I think the agile community might do itself a favor by renaming these to ‘Understanding Sessions’.

People new to Agile, especially coming from the waterfall/traditional PM role, struggle with the concept of agile estimation sessions.  How can slotting stories into piles of like size be of any benefit?  I need real numbers, not these Fibonacci things!  And then, inevitably, comes the dreaded question; “how many hours is a 5 point story?”.

Let’s think about the advantages of an estimation session.  Sure, we get story points associated to a story, which helps with release and sprint planning, but what’s the real benefit?  Think about how you get to a consensus on a story estimation, it requires discussion on the story sufficient to gain a group understanding, it requires compromise on what the story scope is (which helps further define the story), and it requires all aspects of the completion of the story to be involved (dev, BA’s, QA, deployment, etc).  A successful estimation session ends with the participants gaining further understanding of what is needed.

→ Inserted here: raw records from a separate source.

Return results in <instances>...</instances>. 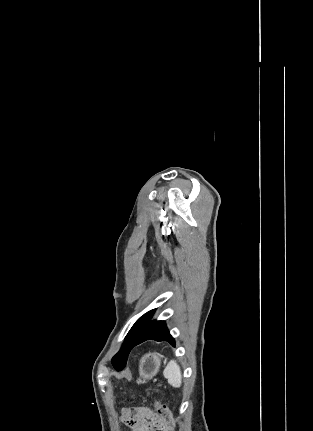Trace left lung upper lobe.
<instances>
[{
	"label": "left lung upper lobe",
	"instance_id": "5c2ea615",
	"mask_svg": "<svg viewBox=\"0 0 313 431\" xmlns=\"http://www.w3.org/2000/svg\"><path fill=\"white\" fill-rule=\"evenodd\" d=\"M156 309H153L147 313H145L143 316H141L135 324L132 326L130 331L128 332L125 342L120 349V351L112 358V364L116 369H123L125 366L128 355L132 349V343L135 340V338L138 336L142 328L147 324V322L150 320V318L153 316Z\"/></svg>",
	"mask_w": 313,
	"mask_h": 431
}]
</instances>
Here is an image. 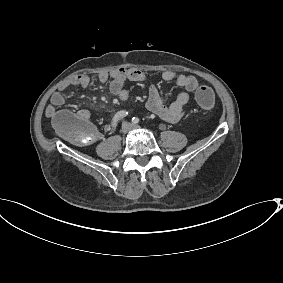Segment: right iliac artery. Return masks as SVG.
I'll return each instance as SVG.
<instances>
[{"label":"right iliac artery","mask_w":283,"mask_h":283,"mask_svg":"<svg viewBox=\"0 0 283 283\" xmlns=\"http://www.w3.org/2000/svg\"><path fill=\"white\" fill-rule=\"evenodd\" d=\"M127 115H128V112H126L124 110L117 112L112 119V126L116 127L118 121L121 120L122 118H124Z\"/></svg>","instance_id":"82829eb1"}]
</instances>
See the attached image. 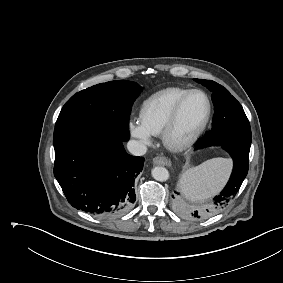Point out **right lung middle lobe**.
<instances>
[{"mask_svg":"<svg viewBox=\"0 0 283 283\" xmlns=\"http://www.w3.org/2000/svg\"><path fill=\"white\" fill-rule=\"evenodd\" d=\"M142 89L135 82L116 80L94 85L73 95L56 121L54 149L89 133H107L127 141L131 107Z\"/></svg>","mask_w":283,"mask_h":283,"instance_id":"dd1d6c3e","label":"right lung middle lobe"}]
</instances>
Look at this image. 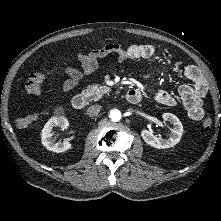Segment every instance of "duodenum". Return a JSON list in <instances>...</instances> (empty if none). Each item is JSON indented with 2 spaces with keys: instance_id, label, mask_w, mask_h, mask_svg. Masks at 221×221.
<instances>
[{
  "instance_id": "duodenum-1",
  "label": "duodenum",
  "mask_w": 221,
  "mask_h": 221,
  "mask_svg": "<svg viewBox=\"0 0 221 221\" xmlns=\"http://www.w3.org/2000/svg\"><path fill=\"white\" fill-rule=\"evenodd\" d=\"M125 99L128 103L136 104L140 101L141 97L135 90H129L125 96ZM72 106L76 110H82L87 105V99L83 95H75L72 98Z\"/></svg>"
}]
</instances>
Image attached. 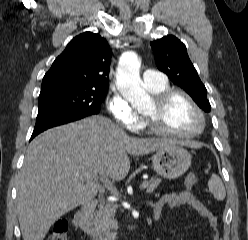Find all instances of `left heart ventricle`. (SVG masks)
I'll list each match as a JSON object with an SVG mask.
<instances>
[{"instance_id":"obj_1","label":"left heart ventricle","mask_w":248,"mask_h":240,"mask_svg":"<svg viewBox=\"0 0 248 240\" xmlns=\"http://www.w3.org/2000/svg\"><path fill=\"white\" fill-rule=\"evenodd\" d=\"M145 114L153 116L161 128L175 132H192L201 125L198 114L182 96L173 97L163 110H157L152 102Z\"/></svg>"}]
</instances>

However, estimation sessions are not planning sessions, and this is where a lot of PM/Waterfall folks get frustrated.  Do we know exactly how we are going to implement this?  Do we have a detailed task list that needs completing?  Do we even have a clear picture yet on how we are going to test this?  No to all.  What we do have is an early agreement on our short term direction based on a ‘slotting’ of these stories into like piles.  It also presents an opportunity for a new team to start to gel around the work they are about to undertake.

I know there are many in the agile community that are starting to question the need for estimations as agile practices continue to mature.  I think they still have an invaluable place as Understanding Sessions, and will remain on my list of preferred practices for the foreseeable future.